**Task brief:**
Write down, unchanged, the entries from the first line through the line holding "The width and". Include no other line.

(Input records Opens)

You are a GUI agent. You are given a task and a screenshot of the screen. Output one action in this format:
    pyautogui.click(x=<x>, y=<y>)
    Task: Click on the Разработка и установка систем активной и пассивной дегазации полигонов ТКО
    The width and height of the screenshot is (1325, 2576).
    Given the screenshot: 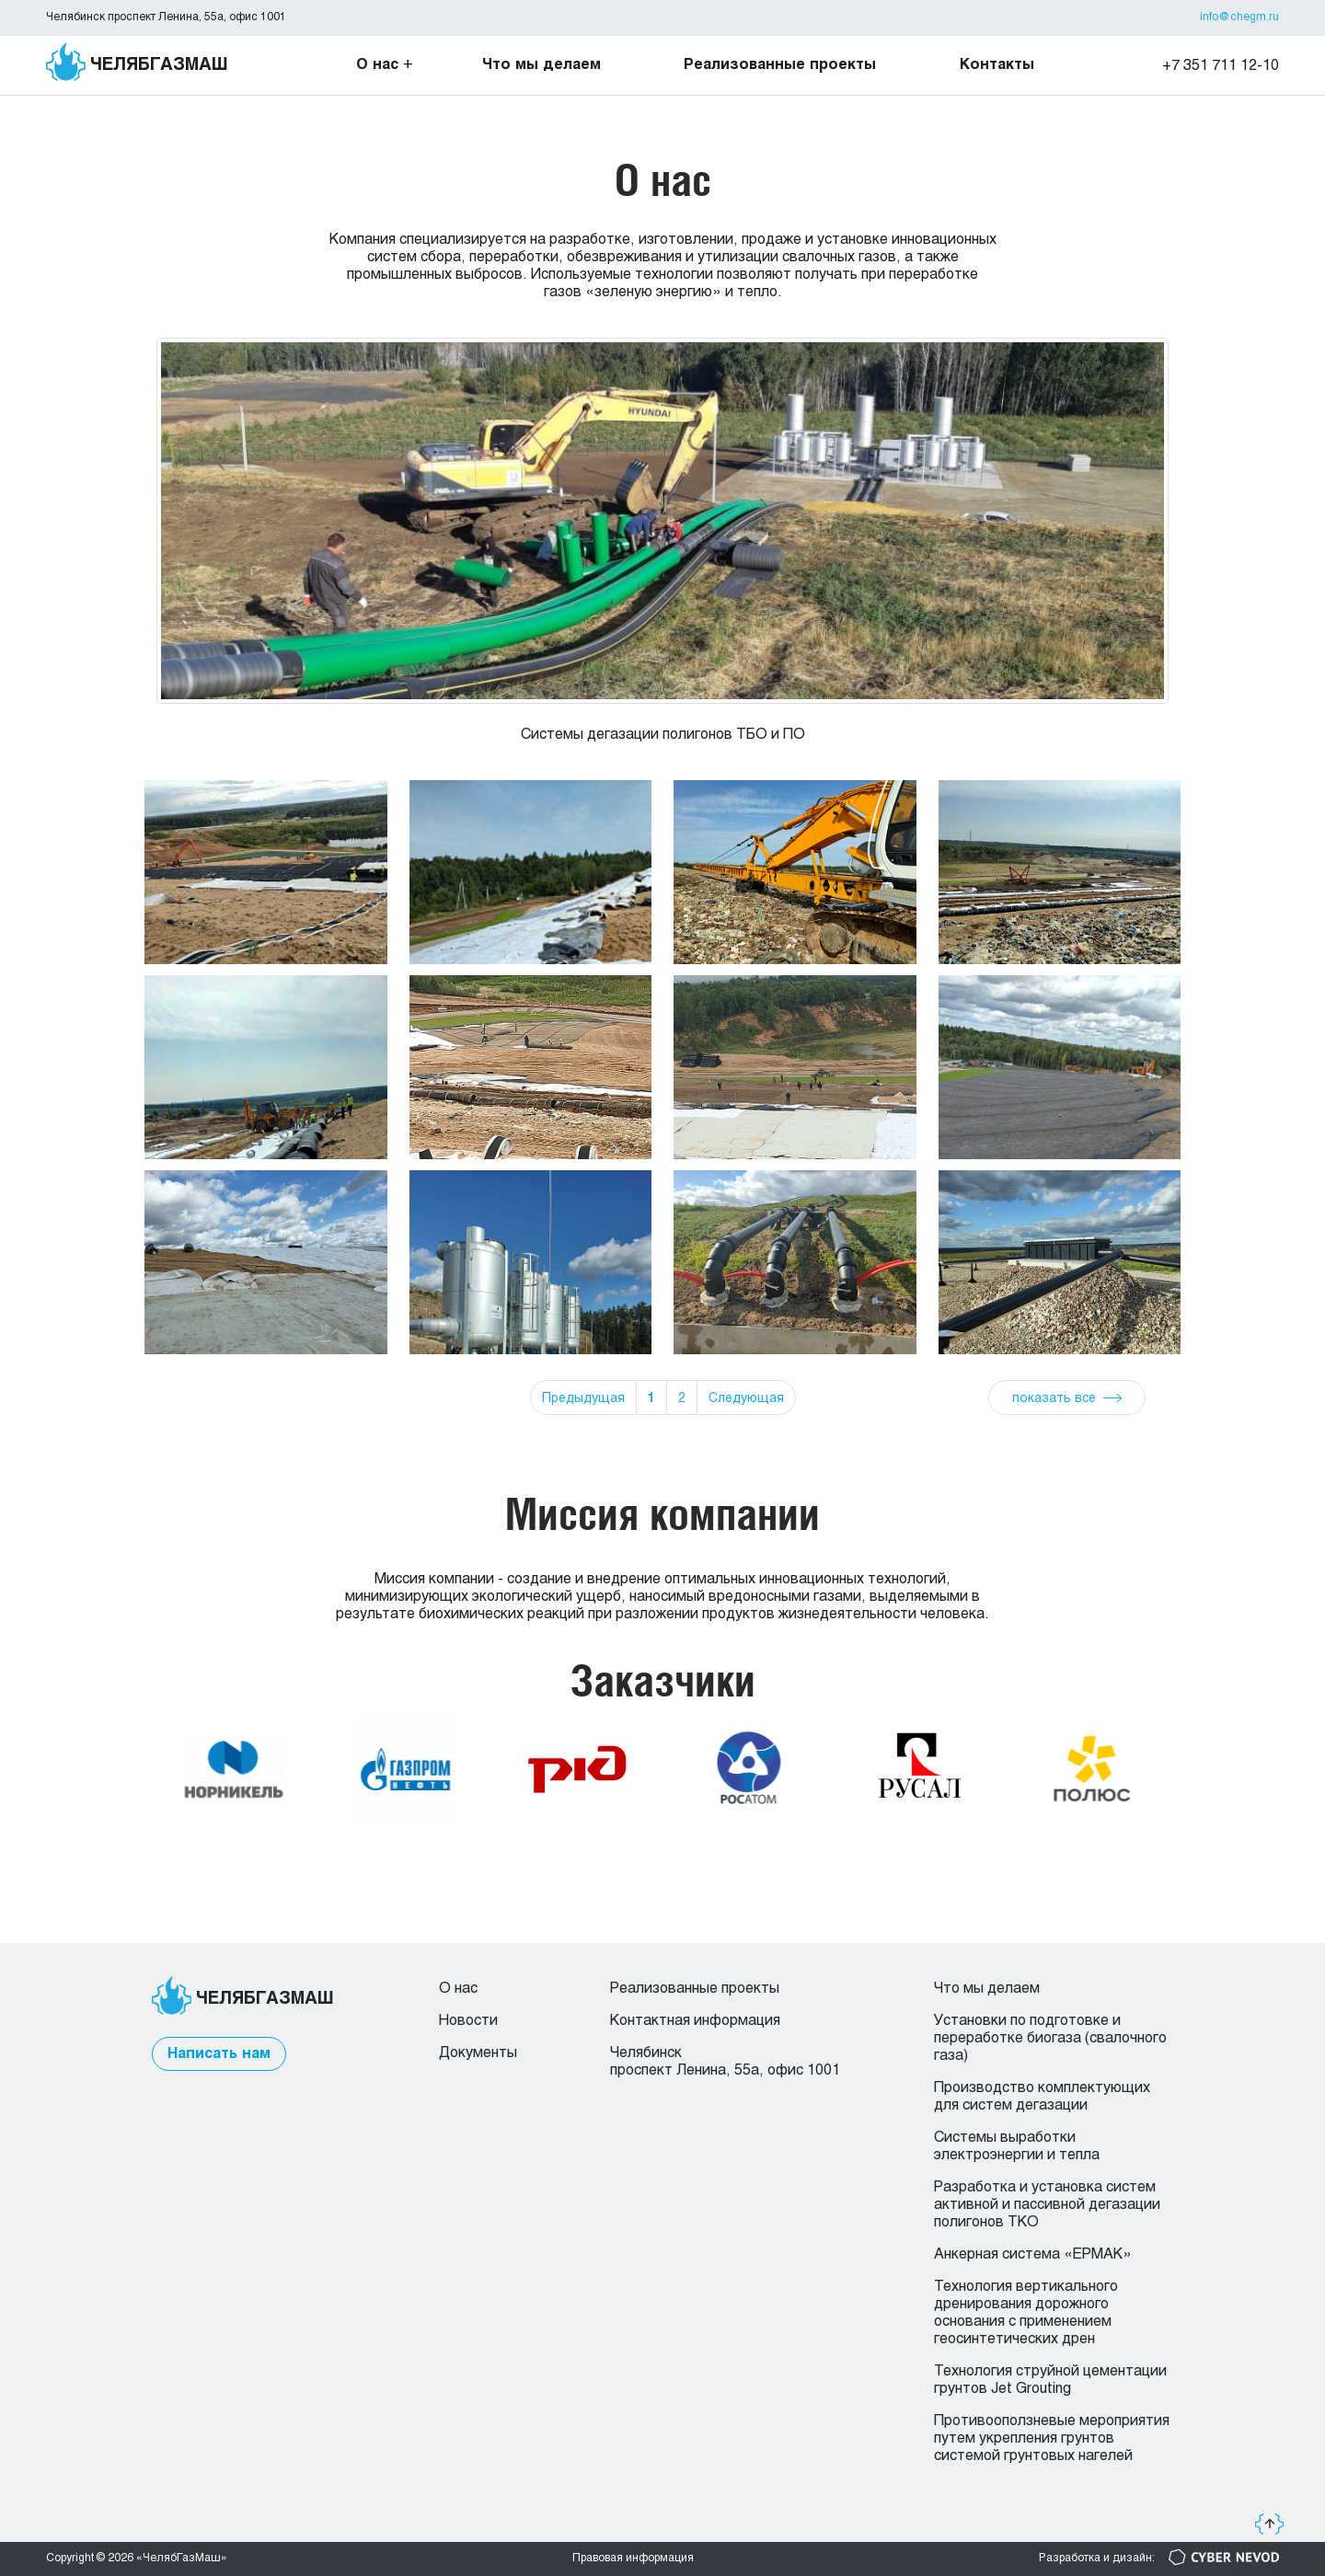 What is the action you would take?
    pyautogui.click(x=1047, y=2204)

(Input records Closes)

**Response to the exercise:**
You are a GUI agent. You are given a task and a screenshot of the screen. Output one action in this format:
    pyautogui.click(x=<x>, y=<y>)
    Task: Click on the Разработка и установка систем активной и пассивной дегазации полигонов ТКО
    The width and height of the screenshot is (1325, 2576).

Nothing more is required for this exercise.